Wednesday, June 8, 2016

Letter to a 12-year-old - 6-5-16







   






 
    The 12 year old I was writing to…. with Grandpa Dablemont and a bobcat….

















                              
and shooting snooker with Grandpa McNew



      Vice President Joe Biden wrote a letter to his 12-year old self and there were folks so touched that it brought tears to their eyes.  Get ready to cry again folks ‘cause here is my letter to myself when I was 12.
  
      
Dear Larry,
         It is hard to see a twelve year old boy so torn up about something so let me assure you… you will indeed be able to shoot flying ducks in time! Some day you’ll never again have to shoot the ones which are sitting on the water like… well… like sitting ducks.  And in time, those backlashes in your fishing reel will be almost non-existent.  I hope that is some comfort to you!

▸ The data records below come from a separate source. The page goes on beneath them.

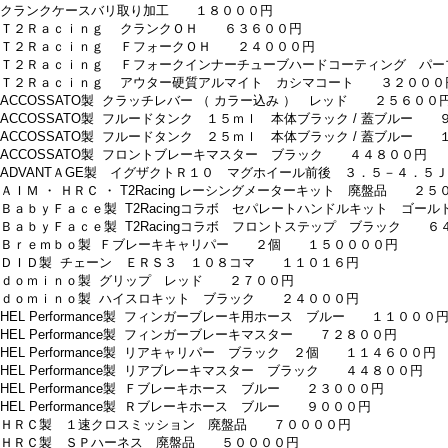
 クランクケースバリ取り加工 １８０００円
 Ｔ２Ｒａｃｉｎｇ クランクＯＨ ６３６００円
 Ｔ２Ｒａｃｉｎｇ ＦフォークＯＨ ２４０００円
 Ｔ２Ｒａｃｉｎｇ Ｆフォークインナーチューブハードコーティング パ
 Ｔ２Ｒａｃｉｎｇ アウター硬質アルマイト カシマコート ３２０００
 ACCOSSATO製 クラッチレバー （ カラー込み ） レッド ２５６００
 ACCOSSATO製 フルードタンク １５ｍｌ 本体ブラック / 蓋ブルー 
 ACCOSSATO製 フルードタンク ２５ｍｌ 本体ブラック / 蓋ブルー 
 ACCOSSATO製 フロントブレーキマスター ブラック ４４８００円
 ADVANTＡGE製 イグザクトＲ１０ マグホイール前後 ３．５－４．
 ＡＩＭ ・ ＨＲＣ ・ T2Racing レーシングメーターキット 廃盤品 ２
 ＢａｂｙＦａｃｅ製 T2Racingコラボ セパレートハンドルキット ゴ
 ＢａｂｙＦａｃｅ製 T2Racingコラボ フロントステップ ブラック ６
 Ｂｒｅｍｂｏ製 Ｆブレーキキャリパー ２個 １５００００円
 ＤＩＤ製 チェーン ＥＲＳ３ １０８コマ １１０１６円
 ｄｏｍｉｎｏ製 グリップ レッド ２７００円
 ｄｏｍｉｎｏ製 ハイスロキット ブラック ２４０００円
 HEL Performance製 フィンガーブレーキ用ホース ブルー １１０００
 HEL Performance製 フィンガーブレーキマスター ７２８００円
 HEL Performance製 リアキャリパー ブラック ２個 １１４６００円
 HEL Performance製 リアブレーキマスター ブラック ４４８００円
 HEL Performance製 Ｆブレーキホース ブルー ２３０００円
 HEL Performance製 Ｒブレーキホース ブルー ９０００円
 ＨＲＣ製 １速クロスミッション 廃盤品 ７００００円
 ＨＲＣ製 ＳＰハーネス 廃盤品 ５００００円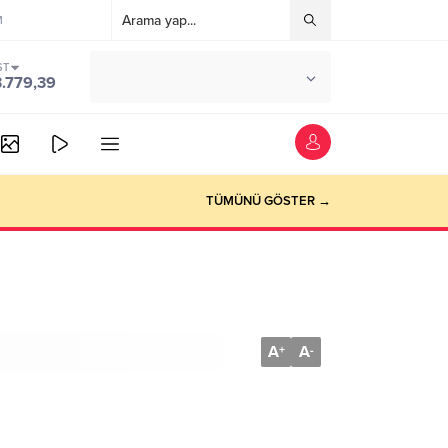
M
ST
°C
ANKARA
3.779,39
PARÇALI BULUTLU
TÜMÜNÜ GÖSTER →
A
A
+
-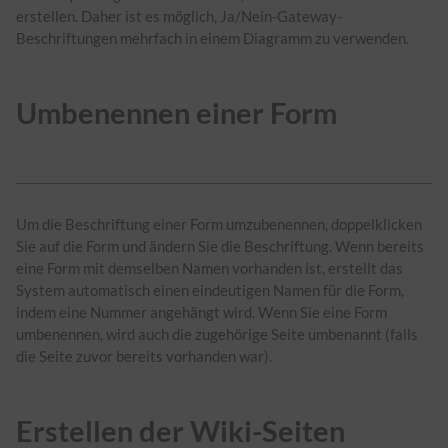
erstellen. Daher ist es möglich, Ja/Nein-Gateway-
Beschriftungen mehrfach in einem Diagramm zu verwenden.
Umbenennen einer Form
Um die Beschriftung einer Form umzubenennen, doppelklicken
Sie auf die Form und ändern Sie die Beschriftung. Wenn bereits
eine Form mit demselben Namen vorhanden ist, erstellt das
System automatisch einen eindeutigen Namen für die Form,
indem eine Nummer angehängt wird. Wenn Sie eine Form
umbenennen, wird auch die zugehörige Seite umbenannt (falls
die Seite zuvor bereits vorhanden war).
Erstellen der Wiki-Seiten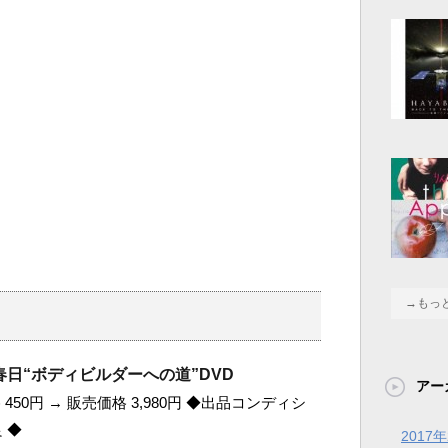
→もっ
日“ボディビルダーへの道”DVD
アー
450円 → 販売価格 3,980円 ◆出品コンディシ
 ◆
2017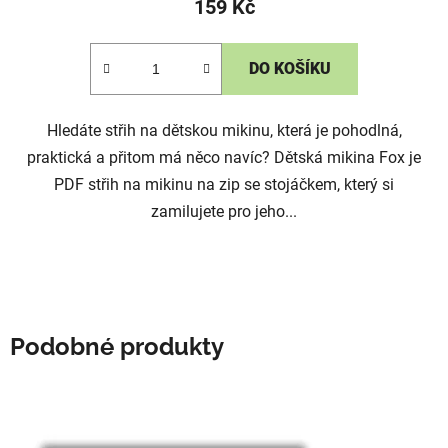
159 Kč
DO KOŠÍKU
Hledáte střih na dětskou mikinu, která je pohodlná,
praktická a přitom má něco navíc? Dětská mikina Fox je
PDF střih na mikinu na zip se stojáčkem, který si
zamilujete pro jeho...
Podobné produkty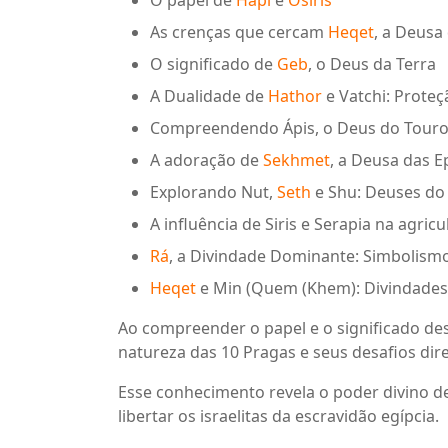
O papel de
Hapi
e
Osíris
As crenças que cercam
Heqet
, a Deusa 
O significado de
Geb
, o Deus da Terra
A Dualidade de
Hathor
e Vatchi: Prote
Compreendendo Ápis, o Deus do Tour
A adoração de
Sekhmet
, a Deusa das 
Explorando Nut,
Seth
e Shu: Deuses do
A influência de Siris e Serapia na agricu
Rá
, a Divindade Dominante: Simbolismo
Heqet
e Min (Quem (Khem): Divindades
Ao compreender o papel e o significado de
natureza das 10 Pragas e seus desafios dire
Esse conhecimento revela o poder divino de 
libertar os israelitas da escravidão egípcia.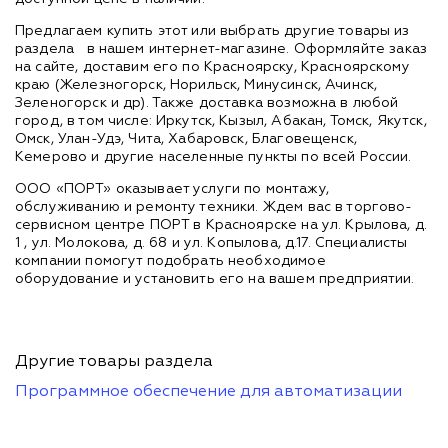
Предлагаем купить этот или выбрать другие товары из
раздела
в нашем интернет-магазине. Оформляйте заказ
на сайте, доставим его по Красноярску, Красноярскому
краю (Железногорск, Норильск, Минусинск, Ачинск,
Зеленогорск и др). Также доставка возможна в любой
город, в том числе: Иркутск, Кызыл, Абакан, Томск, Якутск,
Омск, Улан-Удэ, Чита, Хабаровск, Благовещенск,
Кемерово и другие населенные пункты по всей России.
ООО «ПОРТ» оказывает услуги по монтажу,
обслуживанию и ремонту техники. Ждем вас в торгово-
сервисном центре ПОРТ в Красноярске на ул. Крылова, д.
1 , ул. Молокова, д. 68 и ул. Копылова, д.17. Специалисты
компании помогут подобрать необходимое
оборудование и установить его на вашем предприятии.
Другие товары раздела
Программное обеспечение для автоматизации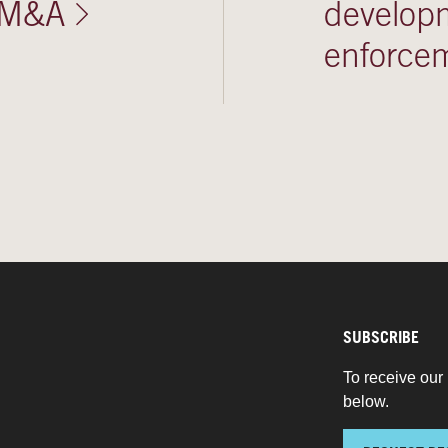
k M&A
developm
enforce
SUBSCRIBE
To receive our 
below.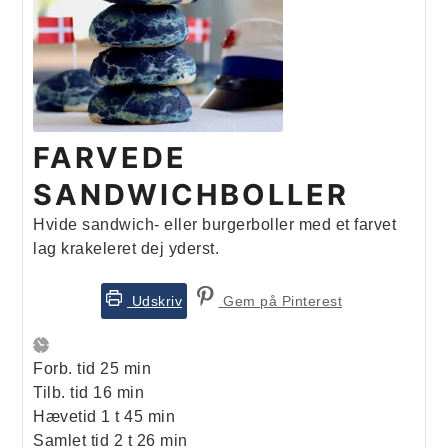
FARVEDE
SANDWICHBOLLER
Hvide sandwich- eller burgerboller med et farvet
lag krakeleret dej yderst.
Udskriv
Gem på Pinterest
minutter
Forb. tid
25
min
minutter
Tilb. tid
16
min
time
minutter
Hævetid
1
t
45
min
timer
minutter
Samlet tid
2
t
26
min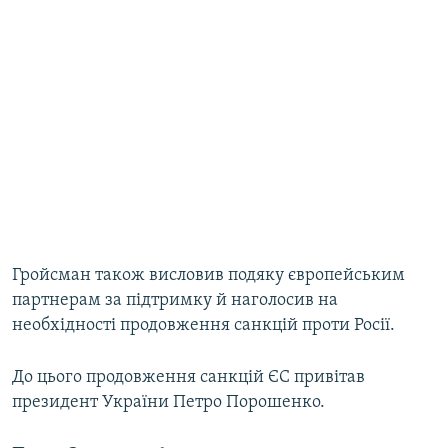
Гройсман також висловив подяку європейським
партнерам за підтримку й наголосив на
необхідності продовження санкцій проти Росії.
До цього продовження санкцій ЄС привітав
президент України Петро Порошенко.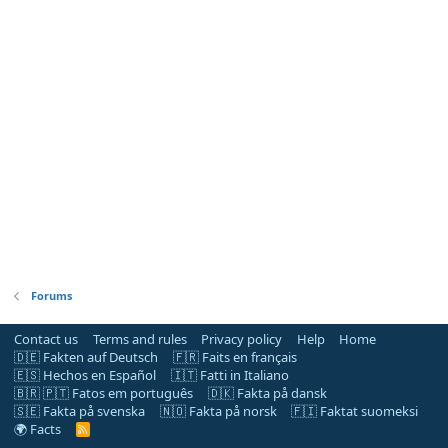
Forums
Contact us
Terms and rules
Privacy policy
Help
Home
🇩🇪 Fakten auf Deutsch
🇫🇷 Faits en français
🇪🇸 Hechos en Español
🇮🇹 Fatti in Italiano
🇧🇷 🇵🇹 Fatos em português
🇩🇰 Fakta på dansk
🇸🇪 Fakta på svenska
🇳🇴 Fakta på norsk
🇫🇮 Faktat suomeksi
🌍 Facts
R
S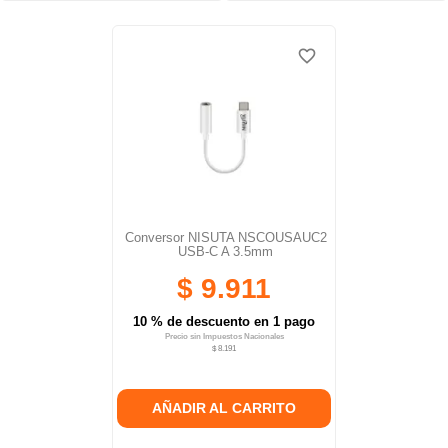
favorite_border
favorite_border
Conversor NISUTA NSCOUSAUC2
USB-C A 3.5mm
$ 9.911
10 % de descuento en 1 pago
Precio sin Impuestos Nacionales
$ 8.191
AÑADIR AL CARRITO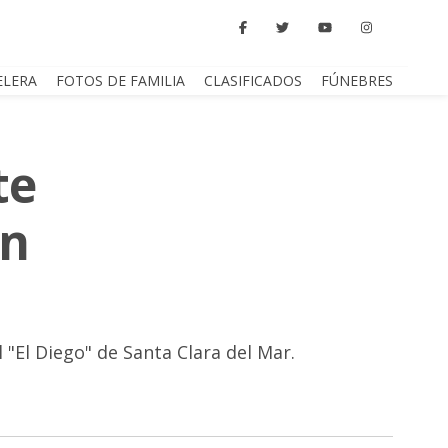
ELERA
FOTOS DE FAMILIA
CLASIFICADOS
FÚNEBRES
te
ón
 "El Diego" de Santa Clara del Mar.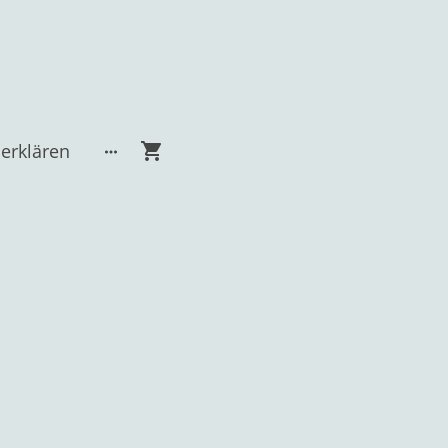
erklären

         You are really a lucky kid getting to work at your dad’s pool hall.  Few twelve year olds have so many friends, even if most of them are old codgers.  And you should know, thinking as you do that your teachers hate you, that some of them don’t.  Not many, but some!  Mrs. Smith, the one who dislikes you the most will brag on what a great influence she had on you when you start selling articles to Outdoor Life and Field and Stream and publish your first book or two.  Sure seems strange that a kid who avoids books like you do would some day write one.

         Oh well Larry, I wanted to offer you some good advice in this letter so lets get to it.  First of all, stay away from alcohol and drugs.  In fact it is far best to stay away from those kids who use alcohol and drugs as well.  A lot of them aren’t going anywhere but to jail, and to an early death.  It is good that you have been able to see, there in that pool hall where you work after school, what tobacco does to men as well.  If you choose to smoke or chew, you will indeed reinforce what Mrs. Smith said about how you couldn’t get any dumber!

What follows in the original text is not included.